## Excerpted data
========

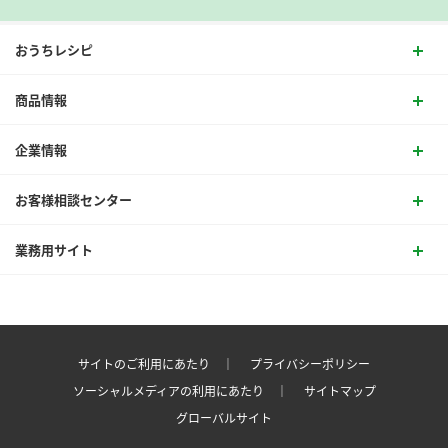
おうちレシピ
商品情報
企業情報
お客様相談センター
業務用サイト
サイトのご利用にあたり ｜
プライバシーポリシー
ソーシャルメディアの利用にあたり ｜
サイトマップ
グローバルサイト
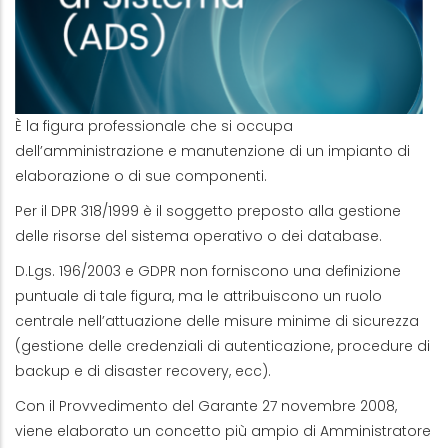
È la figura professionale che si occupa
dell’amministrazione e manutenzione di un impianto di
elaborazione o di sue componenti.
Per il DPR 318/1999 è il soggetto preposto alla gestione
delle risorse del sistema operativo o dei database.
D.Lgs. 196/2003 e GDPR non forniscono una definizione
puntuale di tale figura, ma le attribuiscono un ruolo
centrale nell’attuazione delle misure minime di sicurezza
(gestione delle credenziali di autenticazione, procedure di
backup e di disaster recovery, ecc).
Con il Provvedimento del Garante 27 novembre 2008,
viene elaborato un concetto più ampio di Amministratore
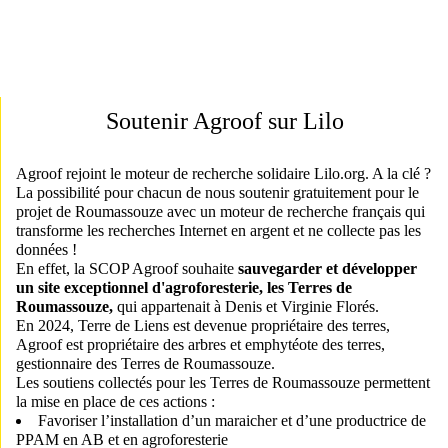
Soutenir Agroof sur Lilo
Agroof rejoint le moteur de recherche solidaire Lilo.org. A la clé ?
La possibilité pour chacun de nous soutenir gratuitement pour le
projet de Roumassouze avec un moteur de recherche français qui
transforme les recherches Internet en argent et ne collecte pas les
données !
En effet, la SCOP Agroof souhaite
sauvegarder et développer
un site exceptionnel d'agroforesterie, les Terres de
Roumassouze,
qui appartenait à Denis et Virginie Florés.
En 2024, Terre de Liens est devenue propriétaire des terres,
Agroof est propriétaire des arbres et emphytéote des terres,
gestionnaire des Terres de Roumassouze.
Les soutiens collectés pour les Terres de Roumassouze permettent
la mise en place de ces actions :
Favoriser l’installation d’un maraicher et d’une productrice de
PPAM en AB et en agroforesterie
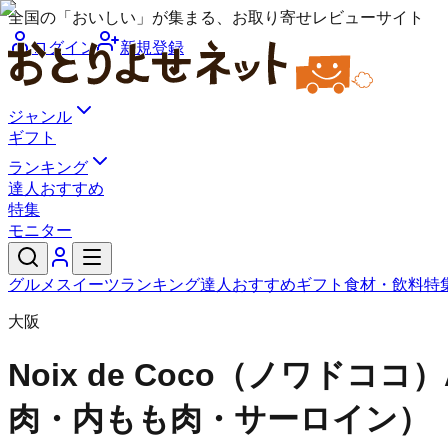
全国の「おいしい」が集まる、お取り寄せレビューサイト
ログイン
新規登録
ジャンル
ギフト
ランキング
達人おすすめ
特集
モニター
グルメ
スイーツ
ランキング
達人おすすめ
ギフト
食材・飲料
特
大阪
Noix de Coco（ノワドココ）
肉・内もも肉・サーロイン）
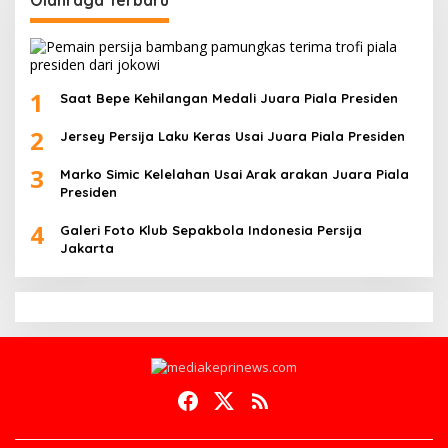
1
Saat Bepe Kehilangan Medali Juara Piala Presiden
2
Jersey Persija Laku Keras Usai Juara Piala Presiden
3
Marko Simic Kelelahan Usai Arak arakan Juara Piala
Presiden
4
Galeri Foto Klub Sepakbola Indonesia Persija
Jakarta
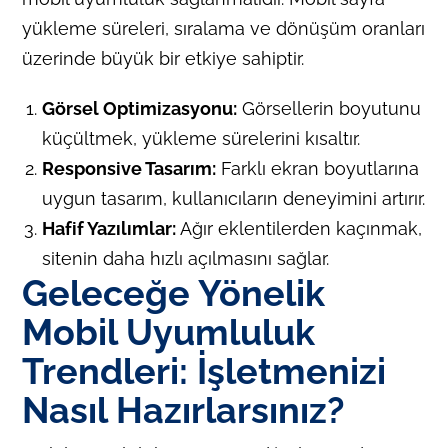
yükleme süreleri, sıralama ve dönüşüm oranları
üzerinde büyük bir etkiye sahiptir.
Görsel Optimizasyonu:
Görsellerin boyutunu
küçültmek, yükleme sürelerini kısaltır.
Responsive Tasarım:
Farklı ekran boyutlarına
uygun tasarım, kullanıcıların deneyimini artırır.
Hafif Yazılımlar:
Ağır eklentilerden kaçınmak,
sitenin daha hızlı açılmasını sağlar.
Geleceğe Yönelik
Mobil Uyumluluk
Trendleri: İşletmenizi
Nasıl Hazırlarsınız?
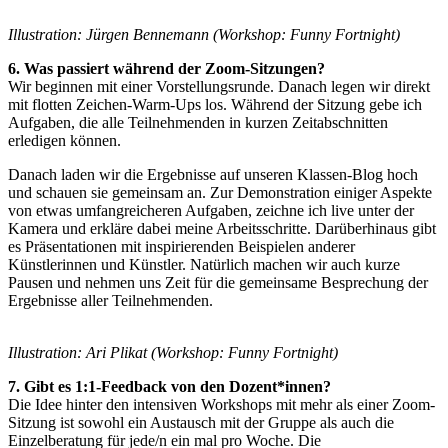
Illustration: Jürgen Bennemann (Workshop: Funny Fortnight)
6. Was passiert während der Zoom-Sitzungen?
Wir beginnen mit einer Vorstellungsrunde. Danach legen wir direkt
mit flotten Zeichen-Warm-Ups los. Während der Sitzung gebe ich
Aufgaben, die alle Teilnehmenden in kurzen Zeitabschnitten
erledigen können.
Danach laden wir die Ergebnisse auf unseren Klassen-Blog hoch
und schauen sie gemeinsam an. Zur Demonstration einiger Aspekte
von etwas umfangreicheren Aufgaben, zeichne ich live unter der
Kamera und erkläre dabei meine Arbeitsschritte. Darüberhinaus gibt
es Präsentationen mit inspirierenden Beispielen anderer
Künstlerinnen und Künstler. Natürlich machen wir auch kurze
Pausen und nehmen uns Zeit für die gemeinsame Besprechung der
Ergebnisse aller Teilnehmenden.
Illustration: Ari Plikat (Workshop: Funny Fortnight)
7. Gibt es 1:1-Feedback von den Dozent*innen?
Die Idee hinter den intensiven Workshops mit mehr als einer Zoom-
Sitzung ist sowohl ein Austausch mit der Gruppe als auch die
Einzelberatung für jede/n ein mal pro Woche. Die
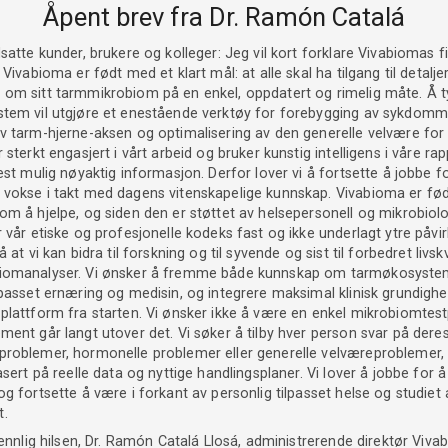
Åpent brev fra Dr. Ramón Catalá
dsatte kunder, brukere og kolleger: Jeg vil kort forklare Vivabiomas f
 Vivabioma er født med et klart mål: at alle skal ha tilgang til detalje
 om sitt tarmmikrobiom på en enkel, oppdatert og rimelig måte. Å t
stem vil utgjøre et enestående verktøy for forebygging av sykdomm
av tarm-hjerne-aksen og optimalisering av den generelle velvære for
r sterkt engasjert i vårt arbeid og bruker kunstig intelligens i våre ra
mest mulig nøyaktig informasjon. Derfor lover vi å fortsette å jobbe f
 vokse i takt med dagens vitenskapelige kunnskap. Vivabioma er fø
om å hjelpe, og siden den er støttet av helsepersonell og mikrobiolo
r vår etiske og profesjonelle kodeks fast og ikke underlagt ytre påvir
å at vi kan bidra til forskning og til syvende og sist til forbedret livs
biomanalyser. Vi ønsker å fremme både kunnskap om tarmøkosyste
lpasset ernæring og medisin, og integrere maksimal klinisk grundighet
 plattform fra starten. Vi ønsker ikke å være en enkel mikrobiomtes
ment går langt utover det. Vi søker å tilby hver person svar på dere
problemer, hormonelle problemer eller generelle velværeproblemer,
basert på reelle data og nyttige handlingsplaner. Vi lover å jobbe for 
og fortsette å være i forkant av personlig tilpasset helse og studiet 
t.
nnlig hilsen, Dr. Ramón Catalá Llosá, administrerende direktør Viv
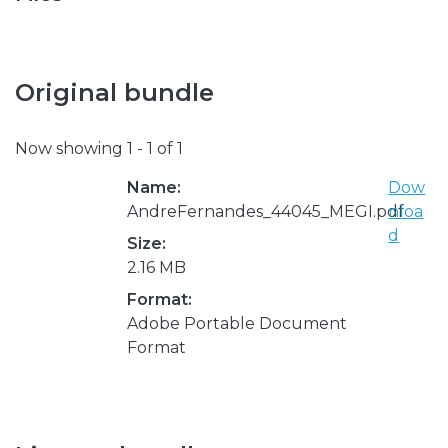
Original bundle
Now showing
1 - 1 of 1
Name:
Dow
AndreFernandes_44045_MEGI.pdf
nloa
d
Size:
2.16 MB
Format:
Adobe Portable Document
Format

========

## Your instructions
Return exactly the part of the listing above that opens with the line containing "yükleme süreleri, sıralama" and closes with the line containing "om sitt tarmmikrobiom". Pictures stay out.

## Answer for this exercise
yükleme süreleri, sıralama ve dönüşüm oranları
üzerinde büyük bir etkiye sahiptir.
Görsel Optimizasyonu:
Görsellerin boyutunu
küçültmek, yükleme sürelerini kısaltır.
Responsive Tasarım:
Farklı ekran boyutlarına
uygun tasarım, kullanıcıların deneyimini artırır.
Hafif Yazılımlar:
Ağır eklentilerden kaçınmak,
sitenin daha hızlı açılmasını sağlar.
Geleceğe Yönelik
Mobil Uyumluluk
Trendleri: İşletmenizi
Nasıl Hazırlarsınız?
Illustration: Jürgen Bennemann (Workshop: Funny Fortnight)
6. Was passiert während der Zoom-Sitzungen?
Wir beginnen mit einer Vorstellungsrunde. Danach legen wir direkt
mit flotten Zeichen-Warm-Ups los. Während der Sitzung gebe ich
Aufgaben, die alle Teilnehmenden in kurzen Zeitabschnitten
erledigen können.
Danach laden wir die Ergebnisse auf unseren Klassen-Blog hoch
und schauen sie gemeinsam an. Zur Demonstration einiger Aspekte
von etwas umfangreicheren Aufgaben, zeichne ich live unter der
Kamera und erkläre dabei meine Arbeitsschritte. Darüberhinaus gibt
es Präsentationen mit inspirierenden Beispielen anderer
Künstlerinnen und Künstler. Natürlich machen wir auch kurze
Pausen und nehmen uns Zeit für die gemeinsame Besprechung der
Ergebnisse aller Teilnehmenden.
Illustration: Ari Plikat (Workshop: Funny Fortnight)
7. Gibt es 1:1-Feedback von den Dozent*innen?
Die Idee hinter den intensiven Workshops mit mehr als einer Zoom-
Sitzung ist sowohl ein Austausch mit der Gruppe als auch die
Einzelberatung für jede/n ein mal pro Woche. Die
Åpent brev fra Dr. Ramón Catalá
dsatte kunder, brukere og kolleger: Jeg vil kort forklare Vivabiomas f
 Vivabioma er født med et klart mål: at alle skal ha tilgang til detalje
 om sitt tarmmikrobiom på en enkel, oppdatert og rimelig måte. Å t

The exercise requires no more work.